There’s a flip side to his first argument: The Census Bureau’s Current Population Survey, which asks whether respondents had health insurance at any point in the previous year, also puts Texas’ rate of uninsured at about a quarter of the population. That survey is much smaller — it has a national sample size of 100,000 addresses — but is more detailed and conducted by more experienced staff.

“The suggestion that Texas would shoot to the top because of the way the question is asked — I cannot think of any reason why anything would be different here,” said Anne Dunkelberg, associate director of the liberal Center for Public Policy Priorities. “The same conditions exist here that exist in the whole country, except we have more people uninsured, and we’re spending billions of dollars in local property taxes” on hospital care.
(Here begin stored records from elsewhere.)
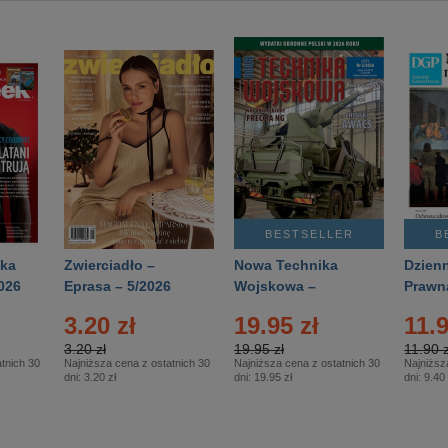
BESTSELLER
B
ka
Zwierciadło –
Nowa Technika
Dzienn
026
Eprasa – 5/2026
Wojskowa –
Prawn
Eprasa – 2/2026
65/20
3.20 zł
19.95 zł
11.9
3.20 zł
19.95 zł
11.90 z
tnich 30
Najniższa cena z ostatnich 30
Najniższa cena z ostatnich 30
Najniższ
dni:
3.20 zł
dni:
19.95 zł
dni:
9.40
Janek’s second argument — that the numbers are inflated because they don’t take into account the care provided by local hospital districts — has drawn critics, too.

Dr. John Holcomb, a San Antonio pulmonologist who chairs the Texas Medical Association’s Committee on Medicaid, CHIP and Access to Care, said there’s simply no comparison between having insurance and seeking care from a hospital district.

“If you really had an insurance policy, it wouldn’t stop at the county line,” he said. “It’s an un-useful form of insurance because it’s not insurance at all.”

And Tom Banning, executive director of the Texas Academy of Family Physicians, said residents of large areas of Texas, particularly South Texas and many rural communities, don’t have the benefit of a hospital safety net system.

In his remarks at the Tribune Festival, Janek acknowledged that hospital districts are an imperfect solution, but said including their services in an uninsured calculation would produce a “dramatically different number.”

“I don’t know what that absolute [uninsured] number is. It depends on how you measure it,” he said. “My job as executive commissioner at Health and Human Services is to make sure we maintain that safety net.”  

Holcomb said the metrics used to determine Texas’ ranks of the uninsured have been used across the nation for decades, and that there’s no second-guessing them.

“No matter which metric you want to use,” he said, “Texas is still in last place.”